A draft law completing the necessary institutional prerequisites for the Athens International Airport ‘Eleftherios Venizelos’ (AIA) shares to be traded on the Athens Stock Exchange, tabled on Friday, passed in Greek parliament on Thursday.
The bill was approved by majority vote by ruling New Democracy’s deputies and rejected by all opposition parties as being essentially a privatization of the airport without benefit to Greece.
Countering criticism, Deputy Finance Minister Thanos Petralias said that it was a move of strategic importance, unlike a previous government’s plan to sell AIA to a fund.
The bill ratifies the December 7 agreement between the Greek state and AIA that amended that initial agreement (1995) on the airport’s development in order to trade the shares. Some of the amendments include abolishing restrictions on non-state shareholder ownership of shares and changes related to corporate governance, particularly changes in management roles.
Currently, the shareholders of AIA include the Superfund (25%), the Hellenic Republic Asset Development Fund (30%), subsidiary Avi Alliance Gmbh (40% + 60 shares) of Canada-based insurance fund PSP Investments, and the D. Kopelouzos family (5% – 60 shares).

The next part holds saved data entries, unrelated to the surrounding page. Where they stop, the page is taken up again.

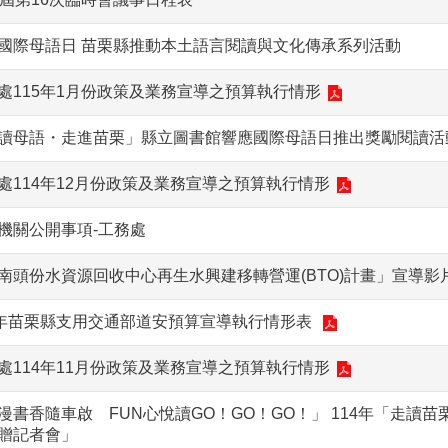
國際母語日 苗栗縣推動本土語言閱讀與文化傳承系列活動
處115年1月份政策及業務宣導之預算執行情形
讀母語・走進苗栗」縣立圖書館響應國際母語日推出獎勵閱讀活
處114年12月份政策及業務宣導之預算執行情形
機關公開事項-工務處
南頭份水資源回收中心再生水興建移轉營運(BTO)計畫」宣導影
4年苗栗縣支用交通部道安預算宣導執行情形表
處114年11月份政策及業務宣導之預算執行情形
漫書香隨車啟 FUN心悅讀GO！GO！GO！」 114年「走讀苗
贈記者會」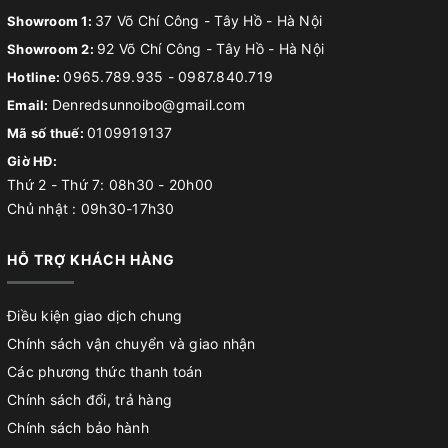
37 Võ Chí Công - Tây Hồ - Hà Nội
Showroom 1:
92 Võ Chí Công - Tây Hồ - Hà Nội
Showroom 2:
0965.789.935
-
0987.840.719
Hotline:
Denredsunnoibo@gmail.com
Email:
0109919137
Mã số thuế:
Giờ HĐ:
Thứ 2 - Thứ 7: 08h30 - 20h00
Chủ nhật : 09h30-17h30
HỖ TRỢ KHÁCH HÀNG
Điều kiện giao dịch chung
Chính sách vận chuyển và giao nhận
Các phương thức thanh toán
Chính sách đổi, trả hàng
Chính sách bảo hành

The 30% held by HRADF will be available to institutional investors and the investment public, as well as to existing private shareholders through private placement.
Aegean Airlines
The same draft law, which also passed parliament, includes the ratification of the agreement with Aegean for the buyback purchase of the company’s stock options (warrants) for 85.4 million euros, an amount the state has already received.
Aegean bought back the company’s stock options issued in 2021 in the context of getting financial support during the coronavirus epidemic. When the agreement with Aegean was reached in 2021, the stock price was 5.5 euros. The price taken into account to calculate the amount the state would receive (the average share price between August 11-November 3, 2023) was 11.43 euros. If the process had taken place today instead of early in November, the state would have received 2.8 million euros less.
Petralias responded to criticism on the state subsidizing the company with 120 million euros during the Covid-19 crisis to receive back 85 million euros. He said that the 120 million the state provided to Aegean Airlines, approved by the EU’s competition agency, was not a loan but a subsidy along the lines of other countries (Italy, Portugal, Croatia, and Austria) that subsidized state-imposed shutdowns without receiving anything back. On the contrary, in Greece, under the first subsidy’s terms the state benefited from the spike in share price, to receive the 85 million, he said.